Whenever a line in this data holds the word "para", report that line in full.

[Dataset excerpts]
——

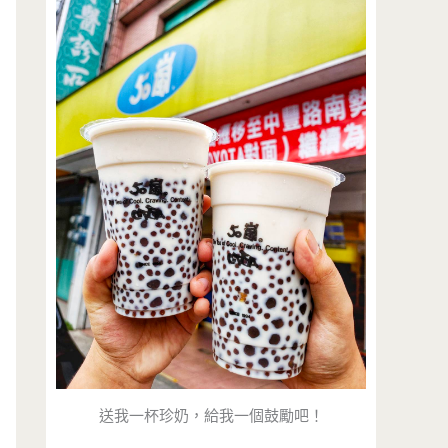
送我一杯珍奶，給我一個鼓勵吧！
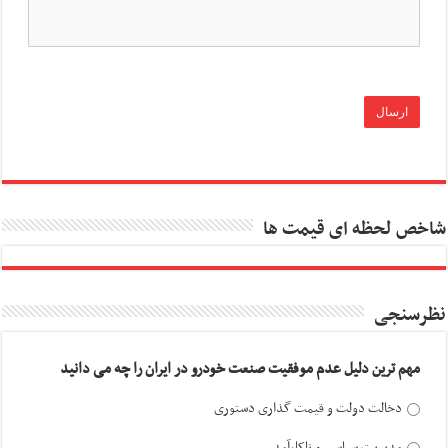
شاخص لحظه ای قیمت ها
نظرسنجی
مهم ترین دلیل عدم موفقیت صنعت خودرو در ایران را چه می دانید
دخالت دولت و قیمت گذاری دستوری
مدیریت سیاسی و ناکارآمد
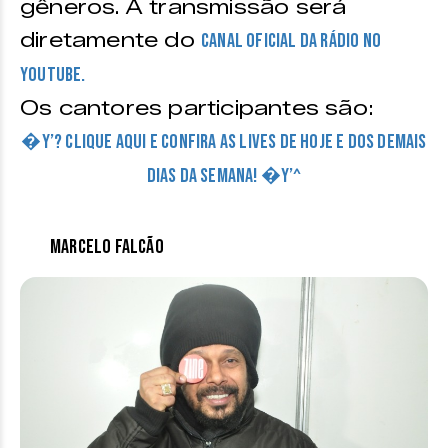
gêneros. A transmissão será
diretamente do
canal oficial da rádio no
Youtube.
Os cantores participantes são:
�Y’? CLIQUE AQUI E CONFIRA AS LIVES DE HOJE E DOS DEMAIS
DIAS DA SEMANA! �Y’^
Marcelo Falcão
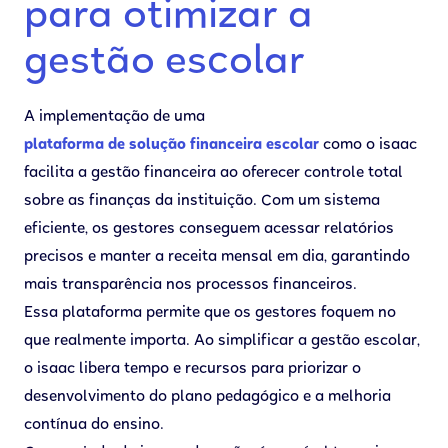
para otimizar a
gestão escolar
A implementação de uma
plataforma de solução financeira escolar
como o isaac
facilita a gestão financeira ao oferecer controle total
sobre as finanças da instituição. Com um sistema
eficiente, os gestores conseguem acessar relatórios
precisos e manter a receita mensal em dia, garantindo
mais transparência nos processos financeiros.
Essa plataforma permite que os gestores foquem no
que realmente importa. Ao simplificar a gestão escolar,
o isaac libera tempo e recursos para priorizar o
desenvolvimento do plano pedagógico e a melhoria
contínua do ensino.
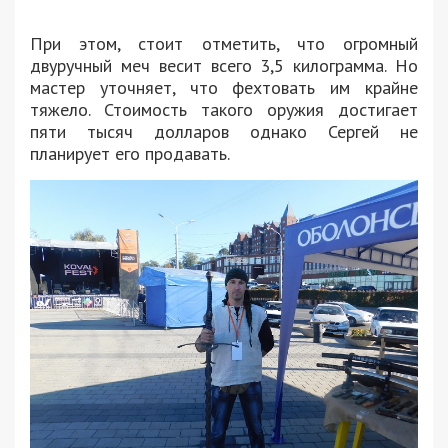
При этом, стоит отметить, что огромный
двуручный меч весит всего 3,5 килограмма. Но
мастер уточняет, что фехтовать им крайне
тяжело. Стоимость такого оружия достигает
пяти тысяч долларов однако Сергей не
планирует его продавать.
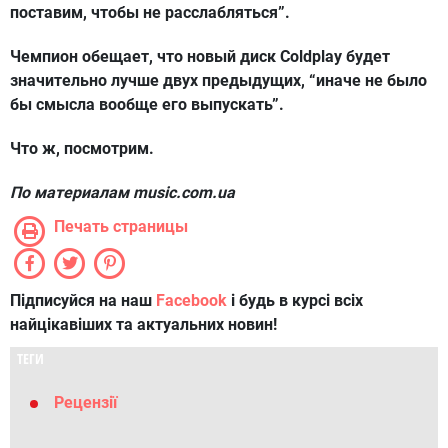
поставим, чтобы не расслабляться”.
Чемпион обещает, что новый диск Coldplay будет
значительно лучше двух предыдущих, “иначе не было
бы смысла вообще его выпускать”.
Что ж, посмотрим.
По материалам
music.com.ua
Печать страницы
Підписуйся на наш
Facebook
і будь в курсі всіх
найцікавіших та актуальних новин!
ТЕГИ
Рецензії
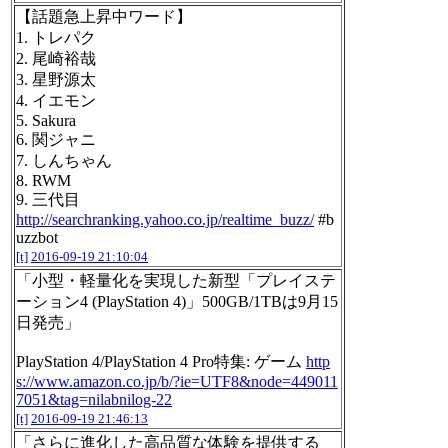
【話題急上昇中ワード】
1. トレパク
2. 尾崎裕哉
3. 星野源太
4. イエモン
5. Sakura
6. 関ジャニ
7. しんちゃん
8. RWM
9. 三代目
http://searchranking.yahoo.co.jp/realtime_buzz/
#b
uzzbot
[t]
2016-09-19 21:10:04
「小型・軽量化を実現した新型「プレイステ
ーション4 (PlayStation 4)」500GB/1TBは9月15
日発売」
PlayStation 4/PlayStation 4 Pro特集: ゲーム
http
s://www.amazon.co.jp/b/?ie=UTF8&node=449011
7051&tag=nilabnilog-22
[t]
2016-09-19 21:46:13
「さらに進化した高品質な体験を提供する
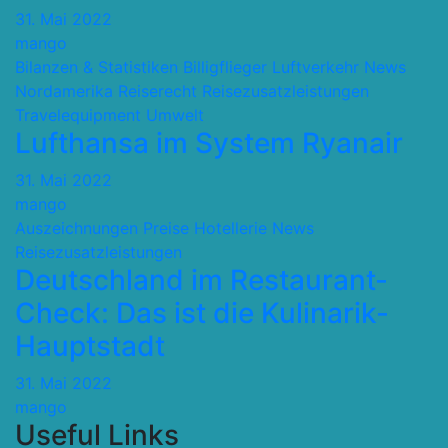
31. Mai 2022
mango
Bilanzen & Statistiken
Billigflieger
Luftverkehr
News
Nordamerika
Reiserecht
Reisezusatzleistungen
Travelequipment
Umwelt
Lufthansa im System Ryanair
31. Mai 2022
mango
Auszeichnungen Preise
Hotellerie
News
Reisezusatzleistungen
Deutschland im Restaurant-
Check: Das ist die Kulinarik-
Hauptstadt
31. Mai 2022
mango
Useful Links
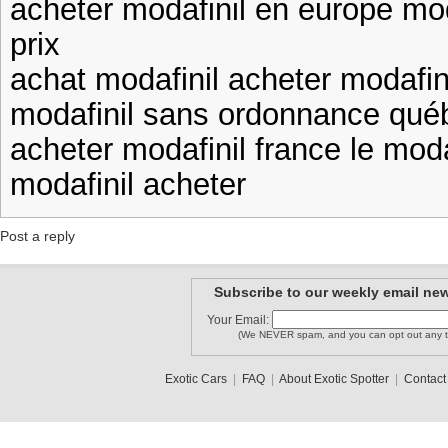
acheter modafinil en europe mo
prix
achat modafinil acheter modafin
modafinil sans ordonnance québ
acheter modafinil france le mod
modafinil acheter
Post a reply
Subscribe to our weekly email new
Your Email:
(We NEVER spam, and you can opt out any t
Exotic Cars
|
FAQ
|
About Exotic Spotter
|
Contact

——

Exercise result.
para otimizar a
o isaac libera tempo e recursos para priorizar o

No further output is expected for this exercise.